10.   It should also be noted that while real pay inevitably fell during the majority of 2020 following repeated lockdowns, it has picked up to end the year 2.8% higher than the previous year. Again, this suggests the potential for repressed demand that could lead to future inflation. On the supply side, while lockdown has inevitably meant a lower supply of goods, it might be expected that the ending of lockdown should allow manufacturing etc to return to pre-covid levels. UK manufacturing PMI (purchasing managers index) remains above 50 (above 50 indicates future growth and below 50 indicates a contraction) suggesting confidence in regard of future output levels. However, service PMI is currently below 40 and has been below 50 for the past three months. Equally, the composite PMI is currently approx. 40. This suggests an overall contraction is UK output and a negative output shock going forward could be combined with an increase (previously pent up) demand.
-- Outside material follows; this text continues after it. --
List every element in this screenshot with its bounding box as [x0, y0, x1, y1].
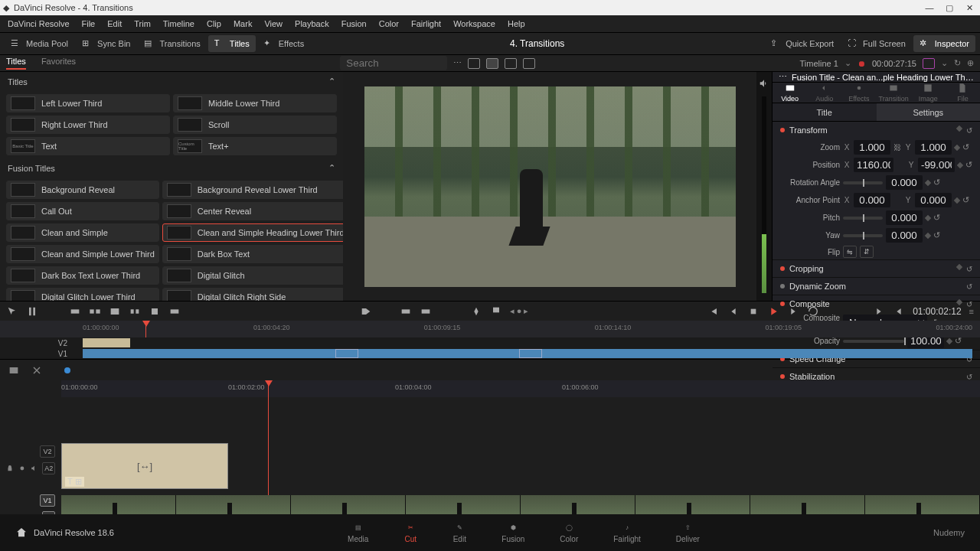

11.    The initial QE was designed to prevent a severe economic recession (and potentially a depression) and while it achieved this, it also failed to significantly lower long-term interest rates and increase GDP growth. Initial QE money went to recapitalise the banking sector and did not trickle into the wider economy. 2020 QE is different with more direct monetary funding into the economy. Current inflation is low, largely a result of low demand. Consumer confidence is low, money is circulating around the economy (velocity of circulate) slowly. However, real wages are increasing, confidence and spending is likely to significantly increase with the vaccination programme and the phased opening of the economy. Meanwhile, supply may not recover as quickly, with confidence low (and this is without considering Brexit related supply interruptions), leading to a recovery in demand before supply and rising inflation.


12.  There is a realistic possibility that inflation over the next two/three years could present a test to the Bank of England Monetary Policy Committee (MPC) by pushing above the 2% target rate. As such the MPC may need to make a decision regarding interest rates and to increase rates in order to meet the 2% target, while general economic recovery from the covid related downturn may still be muted. The higher inflation could require tighter monetary policy, putting it odds with fiscal policy, which may remain looser. This could test the resolve and independence of the Bank of England.


13.   Given the potential for higher inflation, while economic recovery is ongoing, as recovery in demand may outstrip supply. The Bank of England may need to relax its inflation target or combine it with an output (or employment) target to ensure interest rate rises do not cut off a nascent economic recovery. Noting the recent announcement of the US Federal Reserve in allowing or tolerating inflation to (moderately) exceed its 2% target for a period of time, this may serve as a potential steer.